Why social bonds will have staying power

Outsized growth in issuances and economic urgency across countries bolster case for ESG-linked debt

Why social bonds will have staying power

As sustainable investing gathers significant momentum, many long-time advocates argue that the time is ripe for ESG to take root in the fixed-income space – a natural growth area given its emphasis on risk mitigation. And by some indications, it seems social bonds will be the next frontier.

Citing data from Environmental Finance, S&P Global said in a recent note that the ESG debt market almost doubled from US$326 billion in 2019 to US$608.8 billion last year. Under that broad umbrella, social bonds used for projects such as constructing hospitals and schools saw a nine-fold jump to US$164.87 billion in 2020 from the previous year.

That strength could be maintained at least for the near-term: according to recent Moody’s data, global social bond issuance amounted to US$90 billion in the first quarter of 2021 alone. It reflects a burst of activity orders of magnitude above that seen over the previous decade, with a total of US$421 million in social impact bonds worldwide between 2010 and 2020, as estimated by the Brookings Institution.

“It would be difficult to sustain the enormous growth social bonds saw in 2020 over the long term, although issuance in the first quarter of 2021 was extremely brisk at more than 50% of 2020's total in just three months,” Meredith Jones, head of ESG at financial services firm Aon PLC, told S&P Global. “Demand remains high and we expect positive growth generally.”

Government spending has been one major driver of social bond issuance. Ayman Ahmed, senior fixed-income analyst at Thornburg Investment Management, emphasized the pressure countries have been under to provide economic stimulus amid the pandemic.

“With social spending on transfers, debt forgiveness, debt extension, and subsidies seen as a must for the population to navigate the crisis, issuers took advantage of market trends,” Ahmed said. In particular, he said the fact that such bonds come with a coupon that’s 15 basis points cheaper on average provide governments with some relief on debt service costs “when they most need it.”

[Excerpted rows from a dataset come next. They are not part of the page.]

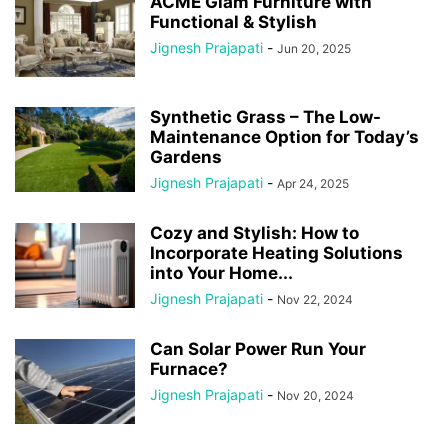
ACME Glam Furniture with
Functional & Stylish
Jignesh Prajapati
-
Jun 20, 2025
Synthetic Grass – The Low-
Maintenance Option for Today’s
Gardens
Jignesh Prajapati
-
Apr 24, 2025
Cozy and Stylish: How to
Incorporate Heating Solutions
into Your Home...
Jignesh Prajapati
-
Nov 22, 2024
Can Solar Power Run Your
Furnace?
Jignesh Prajapati
-
Nov 20, 2024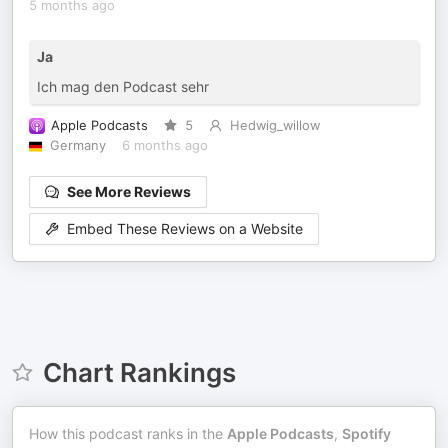
5 months ago
Ja
Ich mag den Podcast sehr
Apple Podcasts
5
Hedwig_willow
Germany
6 months ago
See More Reviews
Embed These Reviews on a Website
Chart Rankings
How this podcast ranks in the
Apple Podcasts
,
Spotify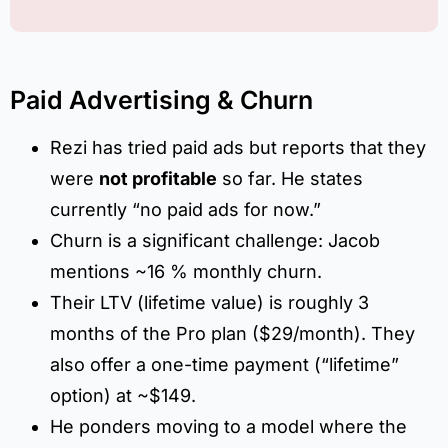
Paid Advertising & Churn
Rezi has tried paid ads but reports that they
were
not profitable
so far. He states
currently “no paid ads for now.”
Churn is a significant challenge: Jacob
mentions ~16 % monthly churn.
Their LTV (lifetime value) is roughly 3
months of the Pro plan ($29/month). They
also offer a one-time payment (“lifetime”
option) at ~$149.
He ponders moving to a model where the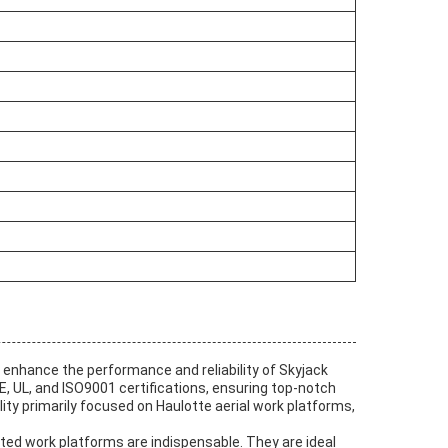
nhance the performance and reliability of Skyjack
, UL, and ISO9001 certifications, ensuring top-notch
ity primarily focused on Haulotte aerial work platforms,
ated work platforms are indispensable. They are ideal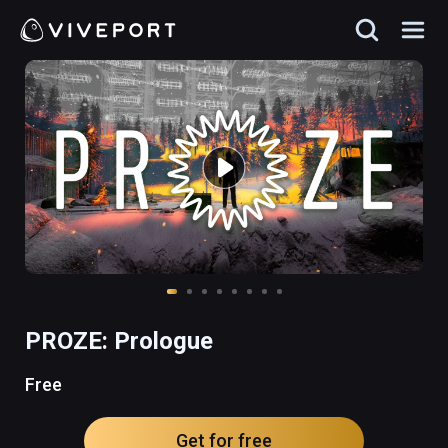
PROZE: Prologue
Free
Get for free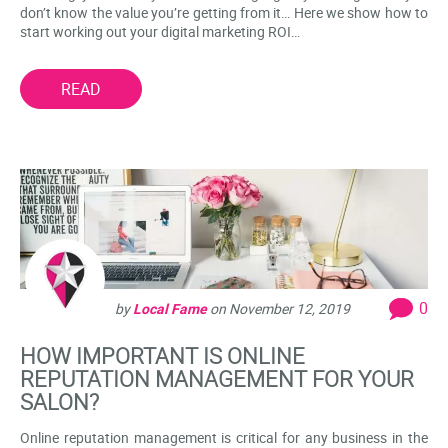
don’t know the value you’re getting from it… Here we show how to
start working out your digital marketing ROI…
READ
0
by
Local Fame
on
November 12, 2019
HOW IMPORTANT IS ONLINE
REPUTATION MANAGEMENT FOR YOUR
SALON?
Online reputation management is critical for any business in the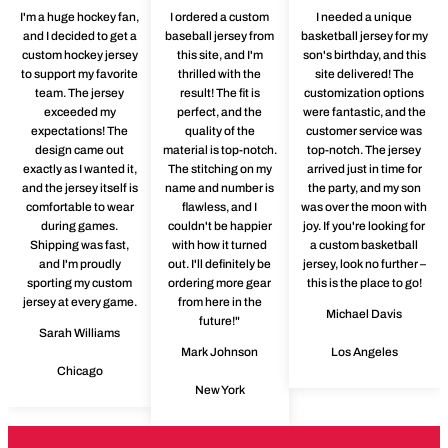
I'm a huge hockey fan,
I ordered a custom
I needed a unique
and I decided to get a
baseball jersey from
basketball jersey for my
custom hockey jersey
this site, and I'm
son's birthday, and this
to support my favorite
thrilled with the
site delivered! The
team. The jersey
result! The fit is
customization options
exceeded my
perfect, and the
were fantastic, and the
expectations! The
quality of the
customer service was
design came out
material is top-notch.
top-notch. The jersey
exactly as I wanted it,
The stitching on my
arrived just in time for
and the jersey itself is
name and number is
the party, and my son
comfortable to wear
flawless, and I
was over the moon with
during games.
couldn't be happier
joy. If you're looking for
Shipping was fast,
with how it turned
a custom basketball
and I'm proudly
out. I'll definitely be
jersey, look no further –
sporting my custom
ordering more gear
this is the place to go!
jersey at every game.
from here in the
Michael Davis
future!"
Sarah Williams
Mark Johnson
Los Angeles
Chicago
New York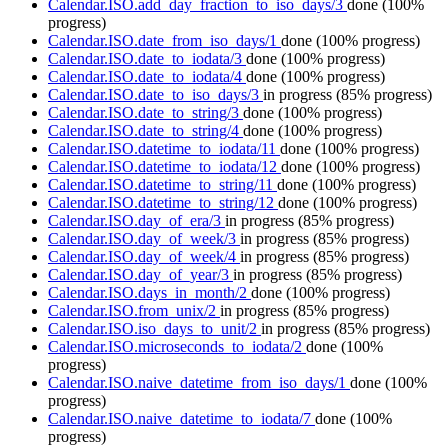
Calendar.ISO.add_day_fraction_to_iso_days/3
done
(100%
progress)
Calendar.ISO.date_from_iso_days/1
done
(100% progress)
Calendar.ISO.date_to_iodata/3
done
(100% progress)
Calendar.ISO.date_to_iodata/4
done
(100% progress)
Calendar.ISO.date_to_iso_days/3
in progress
(85% progress)
Calendar.ISO.date_to_string/3
done
(100% progress)
Calendar.ISO.date_to_string/4
done
(100% progress)
Calendar.ISO.datetime_to_iodata/11
done
(100% progress)
Calendar.ISO.datetime_to_iodata/12
done
(100% progress)
Calendar.ISO.datetime_to_string/11
done
(100% progress)
Calendar.ISO.datetime_to_string/12
done
(100% progress)
Calendar.ISO.day_of_era/3
in progress
(85% progress)
Calendar.ISO.day_of_week/3
in progress
(85% progress)
Calendar.ISO.day_of_week/4
in progress
(85% progress)
Calendar.ISO.day_of_year/3
in progress
(85% progress)
Calendar.ISO.days_in_month/2
done
(100% progress)
Calendar.ISO.from_unix/2
in progress
(85% progress)
Calendar.ISO.iso_days_to_unit/2
in progress
(85% progress)
Calendar.ISO.microseconds_to_iodata/2
done
(100%
progress)
Calendar.ISO.naive_datetime_from_iso_days/1
done
(100%
progress)
Calendar.ISO.naive_datetime_to_iodata/7
done
(100%
progress)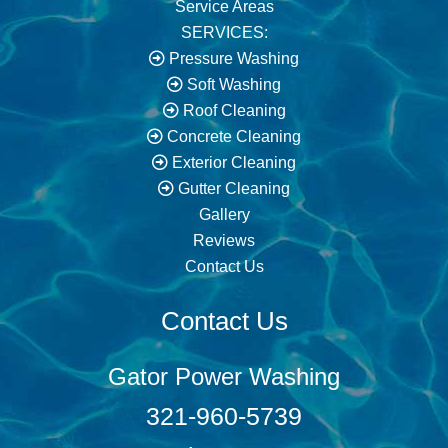
Service Areas
SERVICES:
Pressure Washing
Soft Washing
Roof Cleaning
Concrete Cleaning
Exterior Cleaning
Gutter Cleaning
Gallery
Reviews
Contact Us
Contact Us
Gator Power Washing
321-960-5739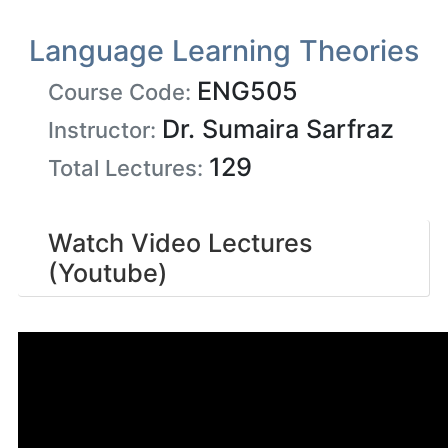
Language Learning Theories
ENG505
Course Code:
Dr. Sumaira Sarfraz
Instructor:
129
Total Lectures:
Watch Video Lectures
(Youtube)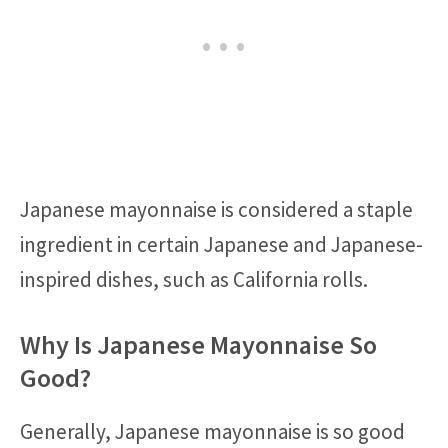
Japanese mayonnaise is considered a staple
ingredient in certain Japanese and Japanese-
inspired dishes, such as California rolls.
Why Is Japanese Mayonnaise So
Good?
Generally, Japanese mayonnaise is so good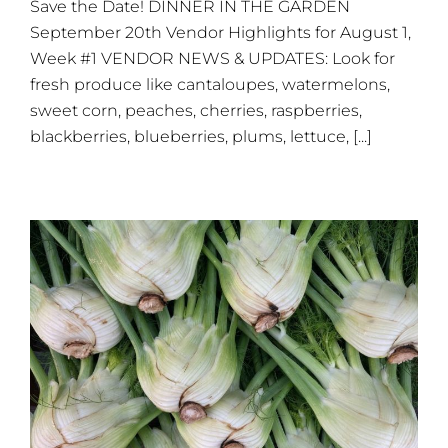
Save the Date! DINNER IN THE GARDEN
This
Saturday,
September 20th Vendor Highlights for August 1,
August
Week #1 VENDOR NEWS & UPDATES: Look for
1
fresh produce like cantaloupes, watermelons,
sweet corn, peaches, cherries, raspberries,
blackberries, blueberries, plums, lettuce, [...]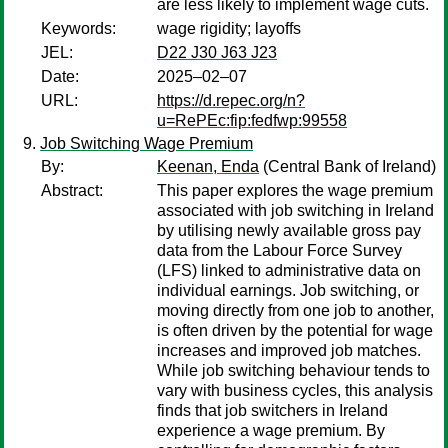
are less likely to implement wage cuts.
Keywords:
wage rigidity; layoffs
JEL:
D22 J30 J63 J23
Date:
2025–02–07
URL:
https://d.repec.org/n?
u=RePEc:fip:fedfwp:99558
Job Switching Wage Premium
By:
Keenan, Enda
(Central Bank of Ireland)
Abstract:
This paper explores the wage premium
associated with job switching in Ireland
by utilising newly available gross pay
data from the Labour Force Survey
(LFS) linked to administrative data on
individual earnings. Job switching, or
moving directly from one job to another,
is often driven by the potential for wage
increases and improved job matches.
While job switching behaviour tends to
vary with business cycles, this analysis
finds that job switchers in Ireland
experience a wage premium. By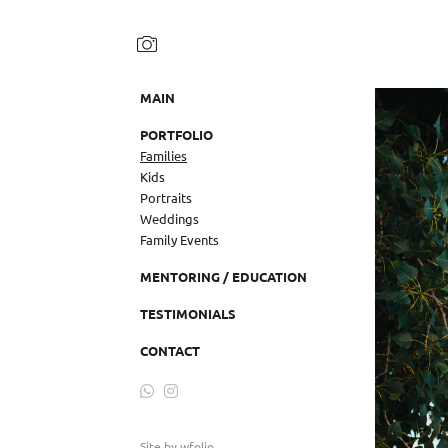
MAIN
PORTFOLIO
Families
Kids
Portraits
Weddings
Family Events
MENTORING / EDUCATION
TESTIMONIALS
CONTACT
Site by
wfolio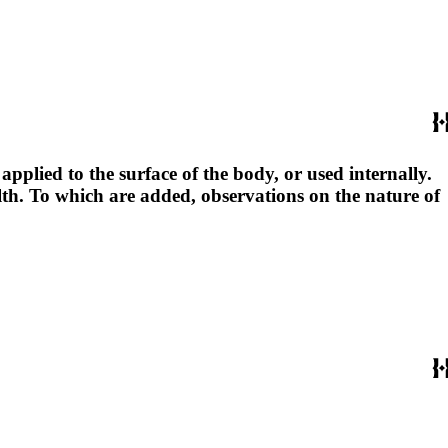
pplied to the surface of the body, or used internally.
lth. To which are added, observations on the nature of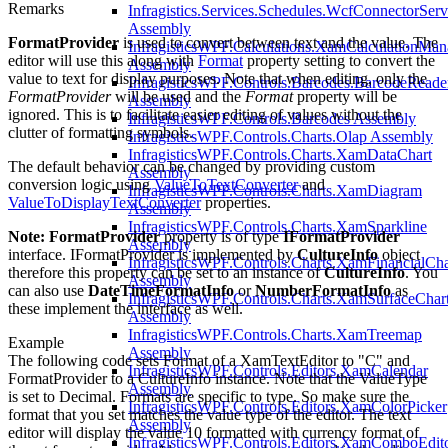
Remarks
Infragistics.Services.Schedules.WcfConnectorServ
Assembly
FormatProvider
is used to convert between text and the value. The
InfragisticsWPF.Calculations.XamCalculationMan
editor will use this along with
Format
property setting to convert the
Assembly
value to text for display purposes. Note that when editing, only the
InfragisticsWPF.Controls.Barcodes.BarcodeReade
FormatProvider
will be used and the
Format
property will be
Assembly
ignored. This is to facilitate easier editing of values without the
InfragisticsWPF.Controls.Barcodes Assembly
clutter of formatting symbols.
InfragisticsWPF.Controls.Charts.Olap Assembly
InfragisticsWPF.Controls.Charts.XamDataChart
The default behavior can be changed by providing custom
Assembly
conversion logic using
ValueToTextConverter
and
InfragisticsWPF.Controls.Charts.XamDiagram
ValueToDisplayTextConverter
properties.
Assembly
InfragisticsWPF.Controls.Charts.XamSparkline
Note:
FormatProvider
property is of type
IFormatProvider
Assembly
interface. IFormatProvider is implemented by
CultureInfo
object
InfragisticsWPF.Controls.Charts.XamFinancialCha
therefore this property can be set to an instance of
CultureInfo
. You
Assembly
can also use
DateTimeFormatInfo
or
NumberFormatInfo
as
InfragisticsWPF.Controls.Charts.XamSurfaceCha
these implement the interface as well.
Assembly
InfragisticsWPF.Controls.Charts.XamTreemap
Example
Assembly
The following code sets Format of a XamTextEditor to "C" and
InfragisticsWPF.Controls.Editors.XamCalendar
FormatProvider to a CultureInfo instance. Note that the ValueType
Assembly
is set to Decimal. Formats are specific to type. So make sure the
InfragisticsWPF.Controls.Editors.XamColorPicker
format that you set matches the value type of the editor. The text
Assembly
editor will display the value 10 formatted with currency format of
InfragisticsWPF.Controls.Editors.XamComboEdit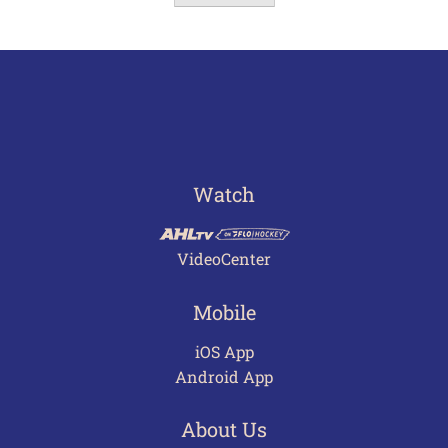
Watch
VideoCenter
Mobile
iOS App
Android App
About Us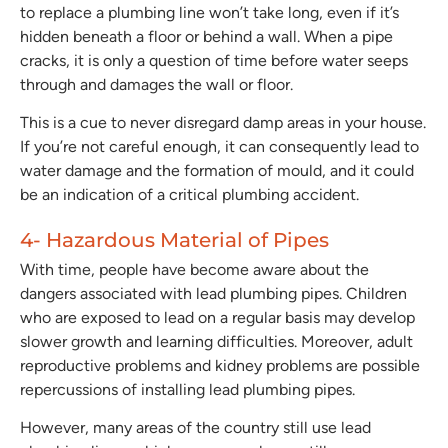
to replace a plumbing line won’t take long, even if it’s
hidden beneath a floor or behind a wall. When a pipe
cracks, it is only a question of time before water seeps
through and damages the wall or floor.
This is a cue to never disregard damp areas in your house.
If you’re not careful enough, it can consequently lead to
water damage and the formation of mould, and it could
be an indication of a critical plumbing accident.
4- Hazardous Material of Pipes
With time, people have become aware about the
dangers associated with lead plumbing pipes. Children
who are exposed to lead on a regular basis may develop
slower growth and learning difficulties. Moreover, adult
reproductive problems and kidney problems are possible
repercussions of installing lead plumbing pipes.
However, many areas of the country still use lead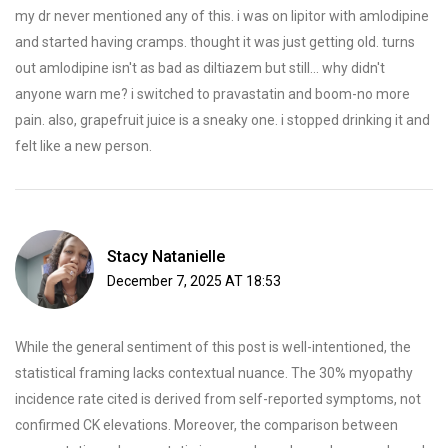
my dr never mentioned any of this. i was on lipitor with amlodipine
and started having cramps. thought it was just getting old. turns
out amlodipine isn't as bad as diltiazem but still... why didn't
anyone warn me? i switched to pravastatin and boom-no more
pain. also, grapefruit juice is a sneaky one. i stopped drinking it and
felt like a new person.
Stacy Natanielle
December 7, 2025 AT 18:53
While the general sentiment of this post is well-intentioned, the
statistical framing lacks contextual nuance. The 30% myopathy
incidence rate cited is derived from self-reported symptoms, not
confirmed CK elevations. Moreover, the comparison between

Canada could be joining that trend soon. In documents written as part of the April 2021 budget, the Department of Finance underscored social bonds as a potential bridge between socially conscious investors and Government of Canada bonds to support social objectives. The department proposed to explore them as an opportunity to complement the government’s existing debt program as part of a slew of consultations to be held in the fall.

As much appetite as there is for social bond investment, many investors are cautious. Just as greenwashing is an issue for the environmentally focused, some issuers may put on a socially conscious front in an effort to catch the wave of social investment.

"Investors are using a very selective approach to picking these investments in ESG, particularly in social bonds, given the risk of social washing," Gayatri Talwar, vice president of risk at investment firm Lighthouse Canton told S&P Global.